Collaborative Manuscript Transcription: May 2009

Sunday, May 17, 2009

Review: USGS North American Bird Phenology Program

Who knew you could track climate change through crowdsourced transcription? The smart folks at the U. S. Geological Survey, that's who!

The USGS North American Bird Phenology program encouraged volunteers to submit bird sightings across North America from the 1880s through the 1970s. These cards are now being transcribed into a database for analysis of migratory pattern changes and what they imply about climate change.

There's a really nice DesertUSA NewsBlog article that covers the background of the project:

The cards record more than a century of information about bird migration, a veritable treasure trove for climate-change researchers because they will help them unravel the effects of climate change on bird behavior, said Jessica Zelt, coordinator of the North American Bird Phenology Program at the USGS Patuxent Wildlife Research Center.
That is — once the cards are transcribed and put into a scientific database.

And that’s where citizens across the country come in - the program needs help from birders and others across the nation to transcribe those cards into usable scientific information.

CNN also interviewed a few of the volunteers:

Bird enthusiast and star volunteer Stella Walsh, a 62-year-old retiree, pecks away at her keyboard for about four hours each day. She has already transcribed more than 2,000 entries from her apartment in Yarmouth, Maine.
"It's a lot more fun fondling feathers, but, the whole point is to learn about the data and be able to do something with it that is going to have an impact," Walsh said.

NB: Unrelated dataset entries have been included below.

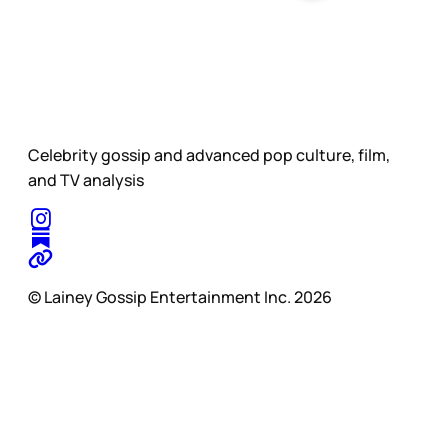
Celebrity gossip and advanced pop culture, film,
and TV analysis
© Lainey Gossip Entertainment Inc. 2026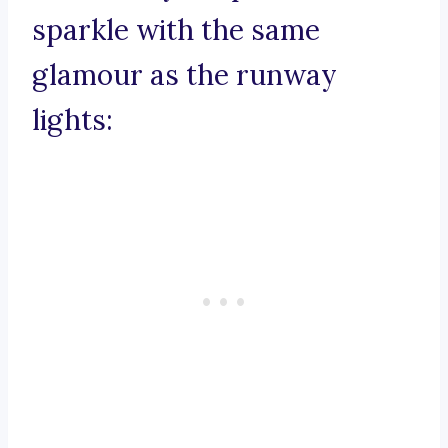
sparkle with the same
glamour as the runway
lights: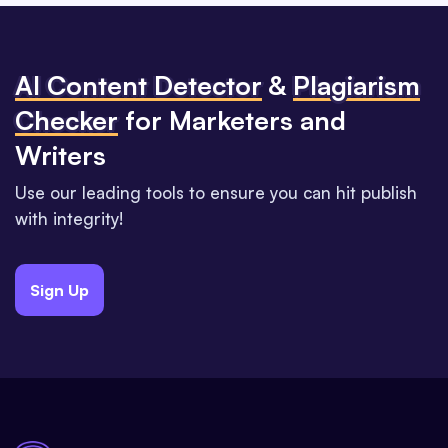
Al Content Detector
&
Plagiarism
Checker
for Marketers and
Writers
Use our leading tools to ensure you can hit publish
with integrity!
Sign Up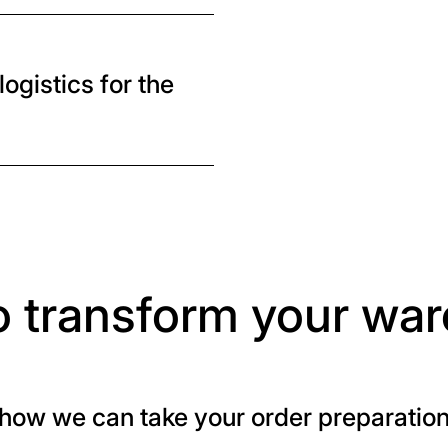
ogistics for the
o transform your wa
how we can take your order preparation t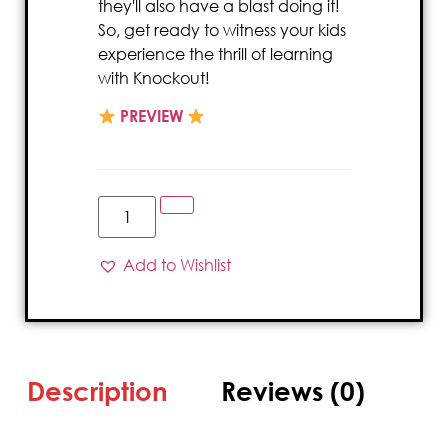
they'll also have a blast doing it!
So, get ready to witness your kids
experience the thrill of learning
with Knockout!
PREVIEW
Add to Wishlist
Description
Reviews (0)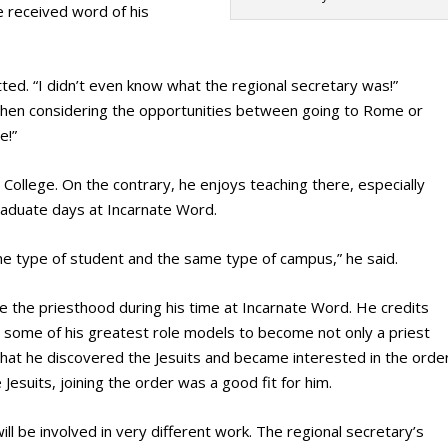
 received word of his
tted. “I didn’t even know what the regional secretary was!”
 when considering the opportunities between going to Rome or
e!”
 College. On the contrary, he enjoys teaching there, especially
raduate days at Incarnate Word.
e type of student and the same type of campus,” he said.
ue the priesthood during his time at Incarnate Word. He credits
s some of his greatest role models to become not only a priest
 that he discovered the Jesuits and became interested in the order
Jesuits, joining the order was a good fit for him.
ll be involved in very different work. The regional secretary’s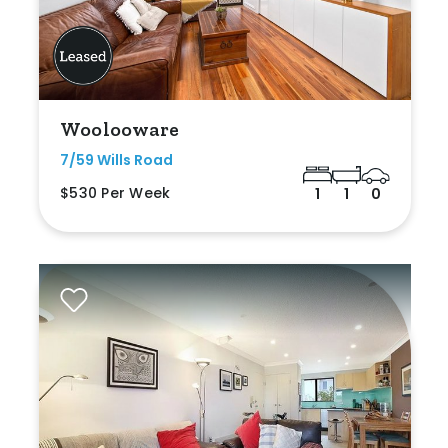
Woolooware
7/59 Wills Road
$530 Per Week
1
1
0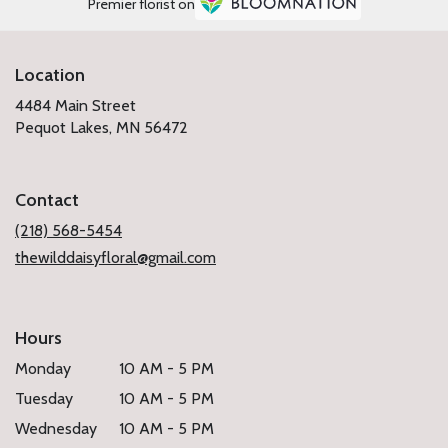
Premier florist on
Location
4484 Main Street
(link
Pequot Lakes, MN 56472
opens
in
a
Contact
new
window)
(218) 568-5454
thewilddaisyfloral@gmail.com
Hours
Monday
10 AM - 5 PM
Tuesday
10 AM - 5 PM
Wednesday
10 AM - 5 PM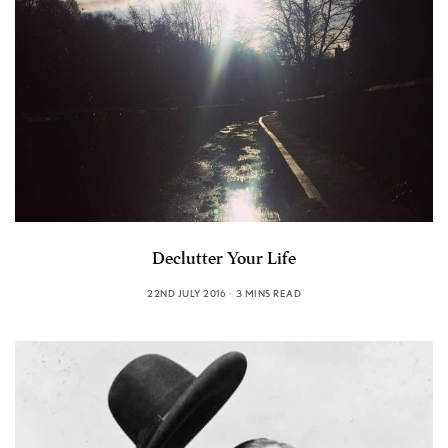
Declutter Your Life
22ND JULY 2016
3 MINS READ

Let's talk about the software behind this effort.

The NABPP is fortunate to have a limited problem domain. A great deal of standardization was imposed on the manuscript sources themselves by the original organizers, so that for example, each card describes only a single species and location. In addition, the questions the modern researchers are asking of the corpus also limits the problem domain: nobody's going to be doing analysis of spelling variations between the cards. It's important to point out that this narrow scope exists in spite of wide variation in format between the index cards. Some are handwritten on pre-printed cards, some are type-written on blank cards, and some are entirely freeform. Nevertheless, they all describe species sightings in a regular format.

Because of this limited scope, the developers were (probably) able to build a traditional database and data-entry form, with specialized attributes for species, location, date, or other common fields that could be generalized from the corpus and the needs of the project. That meant custom-building an application specifically for the NABPP, which seems like a lot of work, but it does not require building the kind of Swiss Army Knife that medieval manuscript transcription requires. This presents an interesting parallel with other semi-standardized, hand-written historical documents like military muster rolls or pension applications.

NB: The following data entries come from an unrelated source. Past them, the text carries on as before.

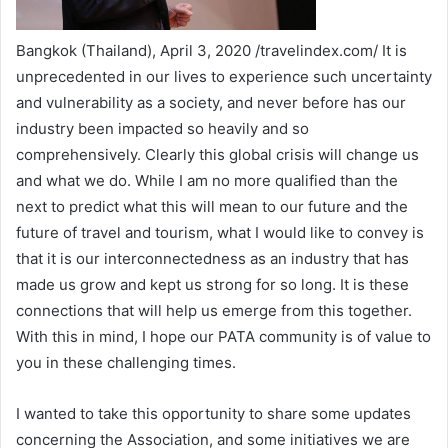
Bangkok (Thailand), April 3, 2020 /travelindex.com/ It is
unprecedented in our lives to experience such uncertainty
and vulnerability as a society, and never before has our
industry been impacted so heavily and so
comprehensively. Clearly this global crisis will change us
and what we do. While I am no more qualified than the
next to predict what this will mean to our future and the
future of travel and tourism, what I would like to convey is
that it is our interconnectedness as an industry that has
made us grow and kept us strong for so long. It is these
connections that will help us emerge from this together.
With this in mind, I hope our PATA community is of value to
you in these challenging times.
I wanted to take this opportunity to share some updates
concerning the Association, and some initiatives we are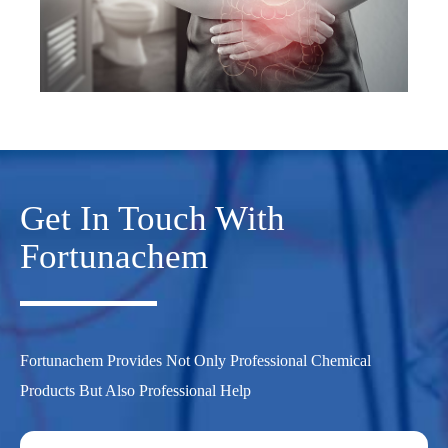
Get In Touch With
Fortunachem
Fortunachem Provides Not Only Professional Chemical
Products But Also Professional Help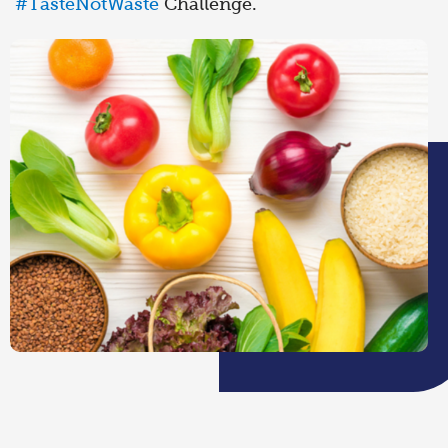
#TasteNotWaste
Challenge.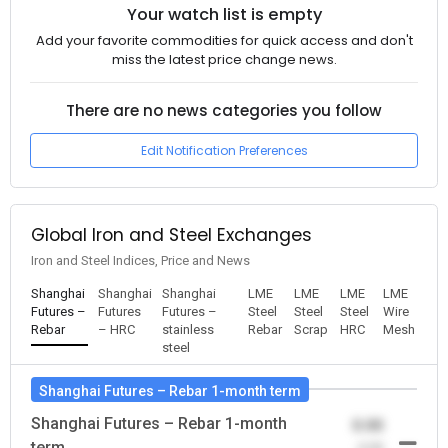
Your watch list is empty
Add your favorite commodities for quick access and don't
miss the latest price change news.
There are no news categories you follow
Edit Notification Preferences
Global Iron and Steel Exchanges
Iron and Steel Indices, Price and News
Shanghai
Shanghai
Shanghai
LME
LME
LME
LME
Futures –
Futures
Futures –
Steel
Steel
Steel
Wire
Rebar
– HRC
stainless
Rebar
Scrap
HRC
Mesh
steel
Shanghai Futures – Rebar 1-month term
Shanghai Futures – Rebar 1-month
0.00
term
-0.00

One of the really neat possibilities of subject-specific transcription software is that you can combine training users on the software with training them on difficult handwriting, or variations in the text. NABPP has put together a screencast for this, which walks users through transcribing a few cards from different periods, written in different formats. This screencast explains how to use the software, but it also explains more traditional editorial issues like what the transcription conventions are, or how to process different formats of manuscript material.

This is only one of the innovative ways the NABPP deals with its volunteers. I received a newsletter by email shortly after volunteering, announcing their progress to date (70K cards transcribed) and some changes in the most recent version of the software. This included some potentially-embarrassing details that a less confident organization might not have mentioned, but which really do a lot. Users may get used to workarounds to annoying bugs, but in my experience they still remember them and are thrilled when those bugs are finally fixed. So when the newsletter announces that "The Backspace key no longer causes the previous page to be loaded", I know that they're making some of their volunteers very happy.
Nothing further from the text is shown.